Exercise — Would you restate the entries below word for word, leaving out the images?

Dataset content —
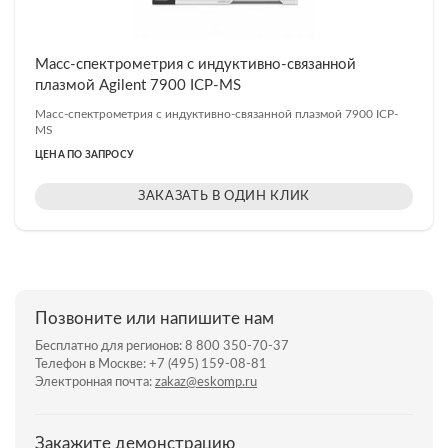
Масс-спектрометрия с индуктивно-связанной
плазмой Agilent 7900 ICP-MS
Масс-спектрометрия с индуктивно-связанной плазмой 7900 ICP-
MS
ЦЕНА ПО ЗАПРОСУ
ЗАКАЗАТЬ В ОДИН КЛИК
Позвоните или напишите нам
Бесплатно для регионов:
8 800 350-70-37
Телефон в Москве:
+7 (495) 159-08-81
Электронная почта:
zakaz@eskomp.ru
Закажите демонстрацию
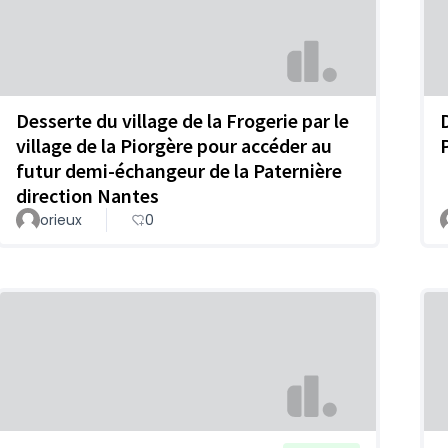
Desserte du village de la Frogerie par le
village de la Piorgère pour accéder au
futur demi-échangeur de la Paternière
direction Nantes
orieux
0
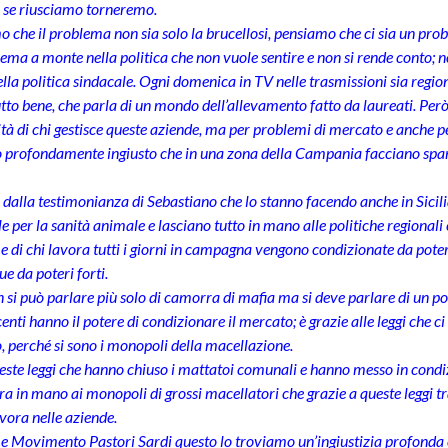
e se riusciamo torneremo.
 che il problema non sia solo la brucellosi, pensiamo che ci sia un pro
ema a monte nella politica che non vuole sentire e non si rende conto; no
lla politica sindacale. Ogni domenica in TV nelle trasmissioni sia region
utto bene, che parla di un mondo dell’allevamento fatto da laureati. Pe
tà di chi gestisce queste aziende, ma per problemi di mercato e anche pe
 profondamente ingiusto che in una zona della Campania facciano sparir
 dalla testimonianza di Sebastiano che lo stanno facendo anche in Sici
e per la sanità animale e lasciano tutto in mano alle politiche regionali e
i e di chi lavora tutti i giorni in campagna vengono condizionate da poter
 da poteri forti.
 si può parlare più solo di camorra di mafia ma si deve parlare di un pot
nti hanno il potere di condizionare il mercato; è grazie alle leggi che ci
, perché si sono i monopoli della macellazione.
este leggi che hanno chiuso i mattatoi comunali e hanno messo in condizio
ora in mano ai monopoli di grossi macellatori che grazie a queste leggi tra
avora nelle aziende.
 Movimento Pastori Sardi questo lo troviamo un’ingiustizia profonda e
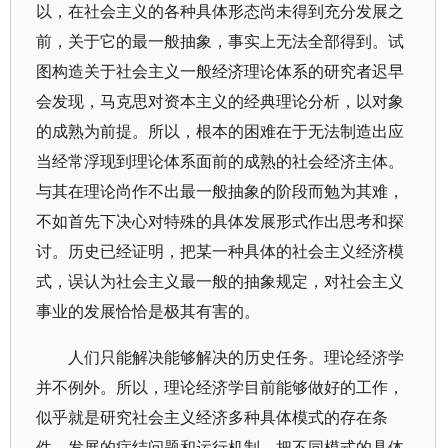
以，在社会主义的各种具体形态尚未得到充分发展之
前，关于它的最一般抽象，事实上无法全部得到。试
图构造关于社会主义一般经济理论体系的研究者迟早
会发现，马克思对资本主义的经典理论分析，以对象
的成熟为前提。所以，根本的困难在于无法制造出应
当经常浮现到理论体系面前的成熟的社会经济主体。
与其在理论尚作不出最一般抽象的阶段而勉为其难，
不如首先下决心对特殊的具体发展形式作出思考和探
讨。历史已经证明，把某一种具体的社会主义经济模
式，误认为社会主义最一般的抽象规定，对社会主义
事业的发展恰恰是极其有害的。
人们只能解决能够解决的历史任务。理论经济学
并不例外。所以，理论经济学目前能够做好的工作，
似乎就是研究社会主义经济多种具体模式的存在条
件、发展的症结问题和运行机制，把不同模式的具体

Finished exercise —
Масс-спектрометрия с индуктивно-связанной
плазмой Agilent 7900 ICP-MS
Масс-спектрометрия с индуктивно-связанной плазмой 7900 ICP-
MS
ЦЕНА ПО ЗАПРОСУ
ЗАКАЗАТЬ В ОДИН КЛИК
Позвоните или напишите нам
Бесплатно для регионов:
8 800 350-70-37
Телефон в Москве:
+7 (495) 159-08-81
Электронная почта:
zakaz@eskomp.ru
Закажите демонстрацию
Desserte du village de la Frogerie par le
village de la Piorgère pour accéder au
futur demi-échangeur de la Paternière
direction Nantes
orieux
0
e se riusciamo torneremo.
 che il problema non sia solo la brucellosi, pensiamo che ci sia un pro
ema a monte nella politica che non vuole sentire e non si rende conto; no
lla politica sindacale. Ogni domenica in TV nelle trasmissioni sia region
utto bene, che parla di un mondo dell’allevamento fatto da laureati. Pe
tà di chi gestisce queste aziende, ma per problemi di mercato e anche pe
 profondamente ingiusto che in una zona della Campania facciano sparir
 dalla testimonianza di Sebastiano che lo stanno facendo anche in Sici
e per la sanità animale e lasciano tutto in mano alle politiche regionali e
i e di chi lavora tutti i giorni in campagna vengono condizionate da poter
 da poteri forti.
 si può parlare più solo di camorra di mafia ma si deve parlare di un pot
nti hanno il potere di condizionare il mercato; è grazie alle leggi che ci
, perché si sono i monopoli della macellazione.
este leggi che hanno chiuso i mattatoi comunali e hanno messo in condizio
ora in mano ai monopoli di grossi macellatori che grazie a queste leggi tra
avora nelle aziende.
 Movimento Pastori Sardi questo lo troviamo un’ingiustizia profonda e
以，在社会主义的各种具体形态尚未得到充分发展之
前，关于它的最一般抽象，事实上无法全部得到。试
图构造关于社会主义一般经济理论体系的研究者迟早
会发现，马克思对资本主义的经典理论分析，以对象
的成熟为前提。所以，根本的困难在于无法制造出应
当经常浮现到理论体系面前的成熟的社会经济主体。
与其在理论尚作不出最一般抽象的阶段而勉为其难，
不如首先下决心对特殊的具体发展形式作出思考和探
讨。历史已经证明，把某一种具体的社会主义经济模
式，误认为社会主义最一般的抽象规定，对社会主义
事业的发展恰恰是极其有害的。
人们只能解决能够解决的历史任务。理论经济学
并不例外。所以，理论经济学目前能够做好的工作，
似乎就是研究社会主义经济多种具体模式的存在条
件、发展的症结问题和运行机制，把不同模式的具体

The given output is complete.